======== SUPPLIED INFORMATION ========

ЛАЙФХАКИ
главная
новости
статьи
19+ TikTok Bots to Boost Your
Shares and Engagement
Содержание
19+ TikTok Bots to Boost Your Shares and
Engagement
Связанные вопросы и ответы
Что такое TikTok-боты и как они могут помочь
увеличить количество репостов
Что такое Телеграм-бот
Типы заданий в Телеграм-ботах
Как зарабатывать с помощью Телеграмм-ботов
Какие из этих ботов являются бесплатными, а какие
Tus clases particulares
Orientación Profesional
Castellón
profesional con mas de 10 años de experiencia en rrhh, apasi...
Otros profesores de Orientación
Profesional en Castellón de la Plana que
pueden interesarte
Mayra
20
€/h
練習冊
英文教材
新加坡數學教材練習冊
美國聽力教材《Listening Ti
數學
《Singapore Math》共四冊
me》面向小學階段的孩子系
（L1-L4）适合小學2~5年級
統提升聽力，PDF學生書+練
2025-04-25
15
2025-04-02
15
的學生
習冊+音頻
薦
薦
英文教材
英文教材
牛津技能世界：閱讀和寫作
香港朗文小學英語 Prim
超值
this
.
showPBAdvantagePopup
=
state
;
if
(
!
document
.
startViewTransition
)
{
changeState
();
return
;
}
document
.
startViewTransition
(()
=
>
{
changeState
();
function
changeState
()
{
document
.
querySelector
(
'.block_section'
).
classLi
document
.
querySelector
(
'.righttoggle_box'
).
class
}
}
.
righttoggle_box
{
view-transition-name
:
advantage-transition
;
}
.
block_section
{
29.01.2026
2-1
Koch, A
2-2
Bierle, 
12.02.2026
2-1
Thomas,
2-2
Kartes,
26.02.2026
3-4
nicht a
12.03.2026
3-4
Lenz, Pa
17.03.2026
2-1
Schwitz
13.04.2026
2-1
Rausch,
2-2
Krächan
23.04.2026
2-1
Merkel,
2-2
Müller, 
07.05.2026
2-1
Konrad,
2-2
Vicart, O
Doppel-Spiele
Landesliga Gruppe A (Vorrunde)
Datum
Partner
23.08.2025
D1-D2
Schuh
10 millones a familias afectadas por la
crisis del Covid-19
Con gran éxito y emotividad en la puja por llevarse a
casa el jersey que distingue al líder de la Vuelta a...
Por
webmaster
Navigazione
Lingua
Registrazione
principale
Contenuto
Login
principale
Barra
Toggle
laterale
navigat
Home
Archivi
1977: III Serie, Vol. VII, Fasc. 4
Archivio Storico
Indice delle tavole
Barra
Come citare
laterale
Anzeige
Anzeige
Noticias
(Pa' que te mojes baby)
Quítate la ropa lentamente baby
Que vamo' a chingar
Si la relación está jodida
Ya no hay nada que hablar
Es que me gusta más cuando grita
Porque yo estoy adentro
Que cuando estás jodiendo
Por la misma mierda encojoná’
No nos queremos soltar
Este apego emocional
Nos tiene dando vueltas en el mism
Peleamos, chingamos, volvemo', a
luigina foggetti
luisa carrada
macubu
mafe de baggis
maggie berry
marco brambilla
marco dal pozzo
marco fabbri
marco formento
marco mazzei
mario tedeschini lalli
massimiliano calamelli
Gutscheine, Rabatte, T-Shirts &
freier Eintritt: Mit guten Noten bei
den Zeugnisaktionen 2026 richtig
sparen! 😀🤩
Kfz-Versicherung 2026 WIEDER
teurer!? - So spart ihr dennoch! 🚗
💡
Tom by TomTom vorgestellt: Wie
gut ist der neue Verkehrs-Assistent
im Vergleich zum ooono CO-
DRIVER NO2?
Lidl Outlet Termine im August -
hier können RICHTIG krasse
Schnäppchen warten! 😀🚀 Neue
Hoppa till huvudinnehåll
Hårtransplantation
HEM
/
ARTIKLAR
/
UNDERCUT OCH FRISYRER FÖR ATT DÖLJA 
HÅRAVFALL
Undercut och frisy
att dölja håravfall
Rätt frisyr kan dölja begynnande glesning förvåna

========

## AIM OF THE EXERCISE
An exact copy of every record is needed, so retype them all.

## TASK OUTPUT
ЛАЙФХАКИ
главная
новости
статьи
19+ TikTok Bots to Boost Your
Shares and Engagement
Содержание
19+ TikTok Bots to Boost Your Shares and
Engagement
Связанные вопросы и ответы
Что такое TikTok-боты и как они могут помочь
увеличить количество репостов
Что такое Телеграм-бот
Типы заданий в Телеграм-ботах
Как зарабатывать с помощью Телеграмм-ботов
Какие из этих ботов являются бесплатными, а какие
Tus clases particulares
Orientación Profesional
Castellón
profesional con mas de 10 años de experiencia en rrhh, apasi...
Otros profesores de Orientación
Profesional en Castellón de la Plana que
pueden interesarte
Mayra
20
€/h
練習冊
英文教材
新加坡數學教材練習冊
美國聽力教材《Listening Ti
數學
《Singapore Math》共四冊
me》面向小學階段的孩子系
（L1-L4）适合小學2~5年級
統提升聽力，PDF學生書+練
2025-04-25
15
2025-04-02
15
的學生
習冊+音頻
薦
薦
英文教材
英文教材
牛津技能世界：閱讀和寫作
香港朗文小學英語 Prim
超值
this
.
showPBAdvantagePopup
=
state
;
if
(
!
document
.
startViewTransition
)
{
changeState
();
return
;
}
document
.
startViewTransition
(()
=
>
{
changeState
();
function
changeState
()
{
document
.
querySelector
(
'.block_section'
).
classLi
document
.
querySelector
(
'.righttoggle_box'
).
class
}
}
.
righttoggle_box
{
view-transition-name
:
advantage-transition
;
}
.
block_section
{
29.01.2026
2-1
Koch, A
2-2
Bierle, 
12.02.2026
2-1
Thomas,
2-2
Kartes,
26.02.2026
3-4
nicht a
12.03.2026
3-4
Lenz, Pa
17.03.2026
2-1
Schwitz
13.04.2026
2-1
Rausch,
2-2
Krächan
23.04.2026
2-1
Merkel,
2-2
Müller, 
07.05.2026
2-1
Konrad,
2-2
Vicart, O
Doppel-Spiele
Landesliga Gruppe A (Vorrunde)
Datum
Partner
23.08.2025
D1-D2
Schuh
10 millones a familias afectadas por la
crisis del Covid-19
Con gran éxito y emotividad en la puja por llevarse a
casa el jersey que distingue al líder de la Vuelta a...
Por
webmaster
Navigazione
Lingua
Registrazione
principale
Contenuto
Login
principale
Barra
Toggle
laterale
navigat
Home
Archivi
1977: III Serie, Vol. VII, Fasc. 4
Archivio Storico
Indice delle tavole
Barra
Come citare
laterale
Anzeige
Anzeige
Noticias
(Pa' que te mojes baby)
Quítate la ropa lentamente baby
Que vamo' a chingar
Si la relación está jodida
Ya no hay nada que hablar
Es que me gusta más cuando grita
Porque yo estoy adentro
Que cuando estás jodiendo
Por la misma mierda encojoná’
No nos queremos soltar
Este apego emocional
Nos tiene dando vueltas en el mism
Peleamos, chingamos, volvemo', a
luigina foggetti
luisa carrada
macubu
mafe de baggis
maggie berry
marco brambilla
marco dal pozzo
marco fabbri
marco formento
marco mazzei
mario tedeschini lalli
massimiliano calamelli
Gutscheine, Rabatte, T-Shirts &
freier Eintritt: Mit guten Noten bei
den Zeugnisaktionen 2026 richtig
sparen! 😀🤩
Kfz-Versicherung 2026 WIEDER
teurer!? - So spart ihr dennoch! 🚗
💡
Tom by TomTom vorgestellt: Wie
gut ist der neue Verkehrs-Assistent
im Vergleich zum ooono CO-
DRIVER NO2?
Lidl Outlet Termine im August -
hier können RICHTIG krasse
Schnäppchen warten! 😀🚀 Neue
Hoppa till huvudinnehåll
Hårtransplantation
HEM
/
ARTIKLAR
/
UNDERCUT OCH FRISYRER FÖR ATT DÖLJA 
HÅRAVFALL
Undercut och frisy
att dölja håravfall
Rätt frisyr kan dölja begynnande glesning förvåna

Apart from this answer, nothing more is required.